**YOUR OBJECTIVE**
Please state how many lines in the records below contain the word "当日委托", giving only the number.

**THE DATA**
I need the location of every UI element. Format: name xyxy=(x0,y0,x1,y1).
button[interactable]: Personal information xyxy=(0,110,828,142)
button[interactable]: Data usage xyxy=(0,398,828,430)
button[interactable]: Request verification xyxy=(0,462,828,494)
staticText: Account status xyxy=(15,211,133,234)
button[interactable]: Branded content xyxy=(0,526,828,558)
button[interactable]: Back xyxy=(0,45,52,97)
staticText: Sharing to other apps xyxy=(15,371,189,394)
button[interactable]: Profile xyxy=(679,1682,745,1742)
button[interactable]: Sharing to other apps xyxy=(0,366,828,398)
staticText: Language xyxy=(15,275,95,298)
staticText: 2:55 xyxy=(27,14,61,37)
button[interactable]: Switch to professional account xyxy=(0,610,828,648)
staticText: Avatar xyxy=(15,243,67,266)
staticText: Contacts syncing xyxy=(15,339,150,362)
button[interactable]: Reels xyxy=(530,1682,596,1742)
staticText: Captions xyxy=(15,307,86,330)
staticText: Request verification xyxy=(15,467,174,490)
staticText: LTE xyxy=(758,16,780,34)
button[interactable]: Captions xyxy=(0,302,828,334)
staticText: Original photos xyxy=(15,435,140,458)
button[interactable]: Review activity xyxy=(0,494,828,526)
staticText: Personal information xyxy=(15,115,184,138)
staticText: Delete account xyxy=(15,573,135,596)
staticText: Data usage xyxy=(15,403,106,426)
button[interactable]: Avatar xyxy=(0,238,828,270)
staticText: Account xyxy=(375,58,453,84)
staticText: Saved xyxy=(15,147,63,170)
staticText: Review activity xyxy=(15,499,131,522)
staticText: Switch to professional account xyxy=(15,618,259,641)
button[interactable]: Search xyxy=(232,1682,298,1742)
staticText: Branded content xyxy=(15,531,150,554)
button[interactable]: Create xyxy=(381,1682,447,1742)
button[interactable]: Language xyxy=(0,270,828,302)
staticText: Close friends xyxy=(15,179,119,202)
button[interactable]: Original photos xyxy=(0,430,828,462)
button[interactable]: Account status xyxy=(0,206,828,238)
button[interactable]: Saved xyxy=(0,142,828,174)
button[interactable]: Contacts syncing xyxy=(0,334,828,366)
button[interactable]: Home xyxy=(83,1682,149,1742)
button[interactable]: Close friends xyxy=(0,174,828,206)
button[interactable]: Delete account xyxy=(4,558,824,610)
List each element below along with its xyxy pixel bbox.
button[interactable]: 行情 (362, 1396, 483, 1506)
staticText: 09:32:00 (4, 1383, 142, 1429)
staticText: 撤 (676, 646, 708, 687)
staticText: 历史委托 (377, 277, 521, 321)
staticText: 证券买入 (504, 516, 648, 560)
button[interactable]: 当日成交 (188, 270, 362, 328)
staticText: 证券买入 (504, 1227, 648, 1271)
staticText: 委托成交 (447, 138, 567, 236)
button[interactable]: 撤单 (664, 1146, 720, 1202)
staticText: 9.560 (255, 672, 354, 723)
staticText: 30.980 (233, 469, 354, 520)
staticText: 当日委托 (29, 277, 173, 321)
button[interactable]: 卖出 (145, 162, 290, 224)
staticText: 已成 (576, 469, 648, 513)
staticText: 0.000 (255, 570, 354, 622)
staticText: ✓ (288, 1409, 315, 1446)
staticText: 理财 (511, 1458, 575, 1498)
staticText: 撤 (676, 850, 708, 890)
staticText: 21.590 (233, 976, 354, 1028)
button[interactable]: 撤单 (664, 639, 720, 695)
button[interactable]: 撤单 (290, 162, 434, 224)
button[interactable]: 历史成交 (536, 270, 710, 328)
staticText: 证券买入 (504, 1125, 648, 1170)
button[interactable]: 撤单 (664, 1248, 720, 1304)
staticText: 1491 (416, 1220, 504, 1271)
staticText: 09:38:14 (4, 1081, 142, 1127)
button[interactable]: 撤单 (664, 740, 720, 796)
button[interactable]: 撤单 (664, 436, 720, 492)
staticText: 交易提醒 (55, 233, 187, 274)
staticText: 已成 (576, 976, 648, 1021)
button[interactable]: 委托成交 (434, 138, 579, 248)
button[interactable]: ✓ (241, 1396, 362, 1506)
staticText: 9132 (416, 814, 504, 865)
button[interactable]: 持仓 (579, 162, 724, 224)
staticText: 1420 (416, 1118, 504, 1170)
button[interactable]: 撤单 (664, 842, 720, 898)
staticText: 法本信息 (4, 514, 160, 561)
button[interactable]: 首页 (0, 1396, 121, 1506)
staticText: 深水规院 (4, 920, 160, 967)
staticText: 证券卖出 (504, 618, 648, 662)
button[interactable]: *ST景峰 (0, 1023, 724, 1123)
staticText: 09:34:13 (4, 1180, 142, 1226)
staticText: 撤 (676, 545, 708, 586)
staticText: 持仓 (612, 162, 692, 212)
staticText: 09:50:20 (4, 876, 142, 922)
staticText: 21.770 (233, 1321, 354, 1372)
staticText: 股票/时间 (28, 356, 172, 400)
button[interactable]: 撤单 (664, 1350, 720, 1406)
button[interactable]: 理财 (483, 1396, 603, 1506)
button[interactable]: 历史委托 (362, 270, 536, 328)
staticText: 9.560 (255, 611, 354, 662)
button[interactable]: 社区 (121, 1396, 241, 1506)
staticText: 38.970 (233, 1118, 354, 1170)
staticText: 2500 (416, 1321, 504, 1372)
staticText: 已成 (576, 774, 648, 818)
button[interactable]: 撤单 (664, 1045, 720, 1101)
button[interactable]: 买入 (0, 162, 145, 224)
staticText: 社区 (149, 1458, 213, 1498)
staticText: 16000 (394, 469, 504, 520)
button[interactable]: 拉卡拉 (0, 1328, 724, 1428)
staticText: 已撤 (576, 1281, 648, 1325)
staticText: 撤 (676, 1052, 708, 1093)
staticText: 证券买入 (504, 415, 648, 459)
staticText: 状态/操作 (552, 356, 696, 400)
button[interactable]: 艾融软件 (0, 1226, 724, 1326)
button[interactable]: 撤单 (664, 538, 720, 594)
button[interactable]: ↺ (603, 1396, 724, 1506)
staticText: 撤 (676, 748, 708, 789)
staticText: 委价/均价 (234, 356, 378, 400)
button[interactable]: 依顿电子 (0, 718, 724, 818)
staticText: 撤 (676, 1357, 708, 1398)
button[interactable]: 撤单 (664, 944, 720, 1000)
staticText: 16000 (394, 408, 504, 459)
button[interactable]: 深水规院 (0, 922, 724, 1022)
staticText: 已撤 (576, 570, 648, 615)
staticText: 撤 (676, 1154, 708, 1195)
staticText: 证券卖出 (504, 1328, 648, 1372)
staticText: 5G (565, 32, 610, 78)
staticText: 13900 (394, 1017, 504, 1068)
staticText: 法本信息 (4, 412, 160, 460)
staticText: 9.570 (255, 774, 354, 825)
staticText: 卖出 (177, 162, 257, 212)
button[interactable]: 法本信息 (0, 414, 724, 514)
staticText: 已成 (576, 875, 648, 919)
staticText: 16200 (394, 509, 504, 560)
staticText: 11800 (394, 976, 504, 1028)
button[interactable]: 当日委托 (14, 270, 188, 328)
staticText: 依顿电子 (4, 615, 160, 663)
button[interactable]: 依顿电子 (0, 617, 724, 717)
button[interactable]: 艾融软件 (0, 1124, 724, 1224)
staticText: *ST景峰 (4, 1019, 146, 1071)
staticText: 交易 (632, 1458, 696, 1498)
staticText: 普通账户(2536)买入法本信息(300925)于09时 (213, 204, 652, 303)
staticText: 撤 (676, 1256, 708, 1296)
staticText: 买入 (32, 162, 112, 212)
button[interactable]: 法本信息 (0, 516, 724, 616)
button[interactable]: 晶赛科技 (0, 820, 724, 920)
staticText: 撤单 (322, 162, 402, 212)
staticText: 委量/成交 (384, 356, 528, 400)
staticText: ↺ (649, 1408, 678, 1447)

**ANSWER**
2